How does clustering work?

P 192

Answer

A

clustering, attempts to group objects together based on similarity. Clustering achieves this without using any labels, comparing how similar the data for one observation is to data for other observations and groups.

Question 2

Q

Before we perform clustering, we will ____.

P 194

Answer

A

reduce the dimensionality of the data -using PCA-.

The clustering algorithms generally perform better, both in terms of time and clustering accuracy, on dimensionality-reduced datasets. P 205

Question 3

Q

What are the three major clustering algorithms?

P 195

Answer

A

k-means
hierarchical clustering
DBSCAN

Question 4

Q

Do we choose the number of clusters before using K-means?

P 196

Answer

A

Yes.
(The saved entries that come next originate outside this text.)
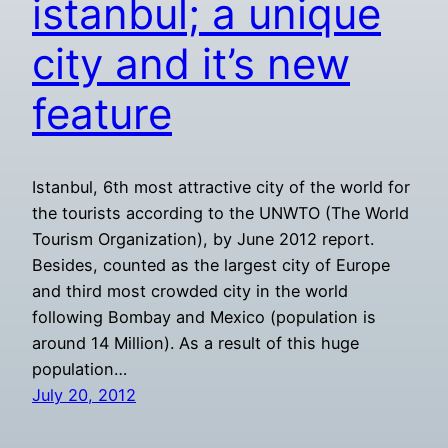
istanbul; a unique
city and it’s new
feature
Istanbul, 6th most attractive city of the world for
the tourists according to the UNWTO (The World
Tourism Organization), by June 2012 report.
Besides, counted as the largest city of Europe
and third most crowded city in the world
following Bombay and Mexico (population is
around 14 Million). As a result of this huge
population…
July 20, 2012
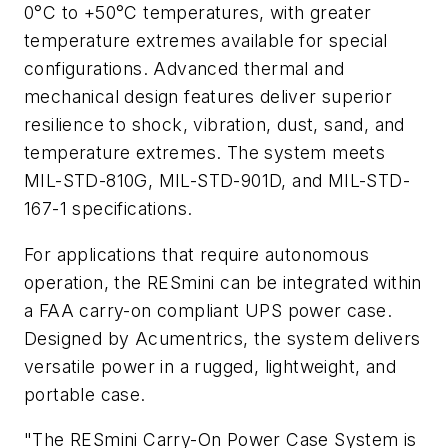
0°C to +50°C temperatures, with greater
temperature extremes available for special
configurations. Advanced thermal and
mechanical design features deliver superior
resilience to shock, vibration, dust, sand, and
temperature extremes. The system meets
MIL-STD-810G, MIL-STD-901D, and MIL-STD-
167-1 specifications.
For applications that require autonomous
operation, the RESmini can be integrated within
a FAA carry-on compliant UPS power case.
Designed by Acumentrics, the system delivers
versatile power in a rugged, lightweight, and
portable case.
"The RESmini Carry-On Power Case System is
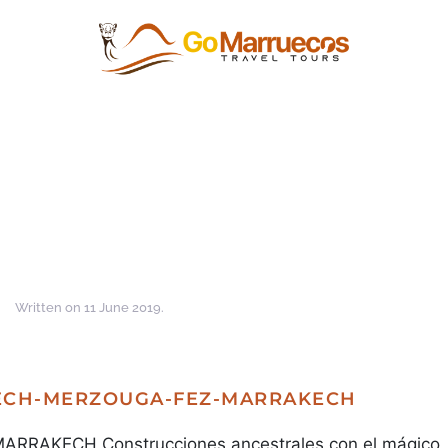
Written on
11 June 2019
.
KECH-MERZOUGA-FEZ-MARRAKECH
AKECH Construcciones ancestrales con el mágico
In k-means clustering, we specify the number of desired clusters k, and the algorithm will assign each observation to exactly one of these k clusters.

Question 5

Q

How does K-means work?

P 196

Answer

A

The algorithm optimizes the groups by minimizing the within-cluster variation (also known as inertia) such that the sum of the within-cluster variations across all k clusters is as small as possible.
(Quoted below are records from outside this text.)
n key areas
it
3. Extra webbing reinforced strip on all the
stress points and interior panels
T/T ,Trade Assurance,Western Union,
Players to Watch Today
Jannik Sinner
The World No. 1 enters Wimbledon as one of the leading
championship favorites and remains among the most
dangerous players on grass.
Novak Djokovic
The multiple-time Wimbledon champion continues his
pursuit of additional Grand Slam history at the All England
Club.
Typically, the k-means algorithm does several runs (n_init) and chooses the run that has the best separation, defined as the lowest total sum of within-cluster variations across all k clusters.

Question 6

Q

In K-means, the inertia decreases as the number of clusters ____.

P 197

Answer

A

Increases
This makes sense; The more clusters we have, the greater the homogeneity among observations within each cluster.

Question 7

Q

“If PCA does a good job of capturing the underlying structure in the data as compactly as possible, the clustering algorithm (K-means) will have an easy time grouping similar instances together, regardless of whether the clustering happens on just a fraction of the principal components or many more.” What does this mean?

P 203

Answer

A

In other words, clustering should perform just as well using 10 or 50 principal components as it does, using one hundred or several hundred principal components.

As we see in the example, the change in overall accuracy when PCA is used is minimal (about 3% for number of components in range(10,749)) but without PCA, changing the number of features used for K-means, results in drastic change in overall accuracy

Chapter 5. Clustering Flashcards

(7 cards)